Omnivorous species (e.g. ants, wasps and some beetles) feed on the carrion but also
on the associate fauna (Keh, 1985). Adventitious species (e.g. spiders, centipedes and
mites) are found randomly in the body (Keh, 1985). They are not necessarily attracted
to the corpse, using it only as part of their habitat or as a locale to hide (Campobasso et
al., 2001).
1.4. Oviposition and life cycle
Goff and Lord (1994) observed as maggots feed on the cadaver and grow, three
different stages or instars of development are reached. The authors also observed once
they reach the full size they stop feeding from the decomposed body and then leave it in
order to find a safe location to pupate. At this phase the larvae develops a hard capsule,
known as the puparium, in order to protect the fly through metamorphosis until it
becomes an adult and emerge as a fly (Goff and Lord, 1994).
1.5. Entomotoxicology
Entomotoxicology studies the application of necrophagous insects in toxicological
analysis to identify xenobiotics (foreign chemicals to a biological organism or system)
present in a tissue. The science also investigates the effect of these substances on the
development of insects (Introna et al., 2001).

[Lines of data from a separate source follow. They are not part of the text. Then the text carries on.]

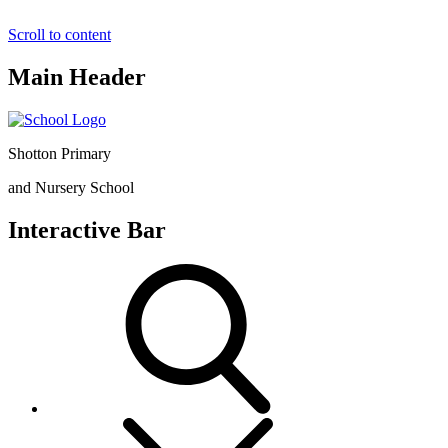
Scroll to content
Main Header
Shotton Primary
and Nursery School
Interactive Bar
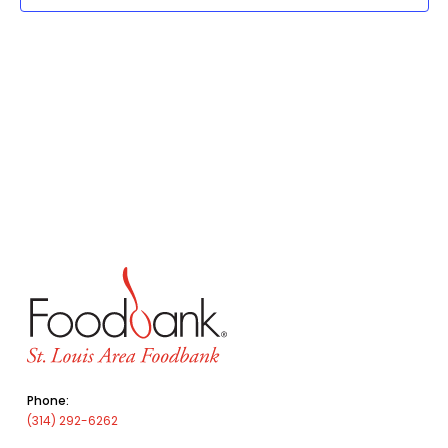
Phone:
(314) 292-6262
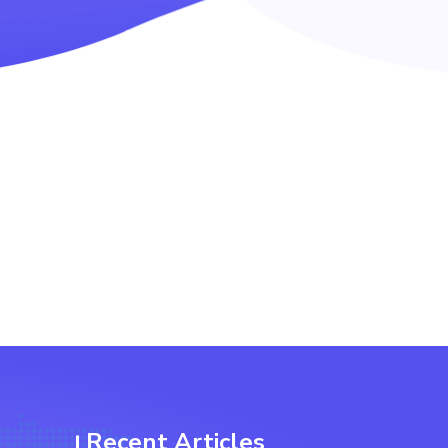
Recent Articles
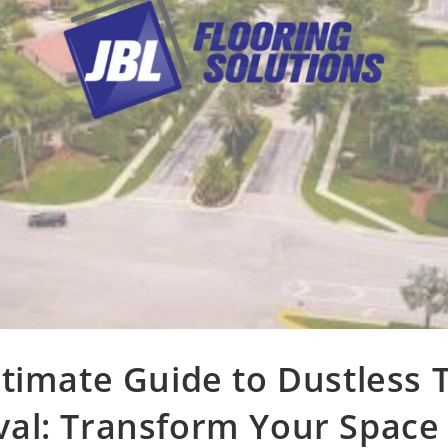
timate Guide to Dustless T
al: Transform Your Space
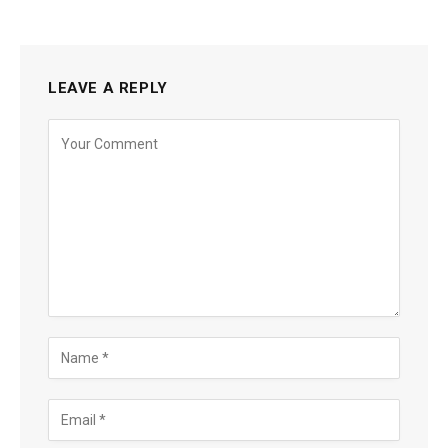
LEAVE A REPLY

The number of deaths related to accidental consumption or suicide with drugs and
toxins have grown in several countries (Introna et al., 2001). In many cases, such
deaths are slow to be discovered or reported, remaining hidden for several days (Goff et
al., 1994) which makes it difficult to analyse for toxic substances due to the
decomposition of the body.
In the 1950s it was observed that the flies were attracted in different ways by carcasses
of rats, according to the poison that caused the death of the animal (Utsumi, 1958).
Since then it has been found that, depending on the substance, the entomological
succession could be changed (Gunatilake and Goff, 1989). According to Goff and Lord
(2001) the necrophagous insects remain in the body even after the stage at which
tissue samples, blood and urine become unviable for analysis, so toxicological data
obtained from the analysis of these insects, can provide information to determine the
cause of death. As the larva feeds on the carrion it can accumulate toxins, so larvae can
be analysed by several techniques similar to those used for human tissue analysis,
including gas chromatography, liquid chromatography, high-performance liquid
chromatography or gas chromatography-mass spectrometry (Introna et al., 2001).
Chromatography techniques are usually chosen due to their precision in the separation,
identification and quantification of chemical substances (Collins et al., 1997). The
absence of a drug in the larvae does not necessarily indicate absence of that drug in the
body (Tracqui et al., 2004) so, only positive results can be considered, as verified by
Sandler et al., (1997).
In addition to the possibility of using insects in toxicological analysis, other
entomotoxicology research is studying how the xenobiotic present in body tissues modify
the behaviour of necrophagous insects, which is the aim of this project. Although limited,
studies already done on the effects of xenobiotics on larval development have shown
that the presence of drugs in the body tissues alters the life cycle of necrophagous
larvae (Introna et al., 2001). The presence of chemicals can influence the life cycle of
insects sufficiently enough to change the estimate of the postmortem interval. Studies by
Chen et al., (2004) showed that toxins ingested by the larvae can influence their
behaviour. For example, cocaine (Goff et al., 1989) and heroin (Goff et al., 1991) can
accelerate the development of larvae, but on the other hand morphine slows it down
(Bourel et al., 1999).
However, some research studies showed the resistance of several insects and animals
to mutagenic and toxic agents. Even though it has been shown in some studies that
caffeine produces various effects on insects, in 1969 Petersen noted a resistance to
caffeine in mice.
1.6. Caffeine
Caffeine, known as 1,3,7-trimethylpurine-2,6-dione, is a
methyl xanthine alkaloid that affects the central nervous
system by stimulating it (Luo and Lane, 2015).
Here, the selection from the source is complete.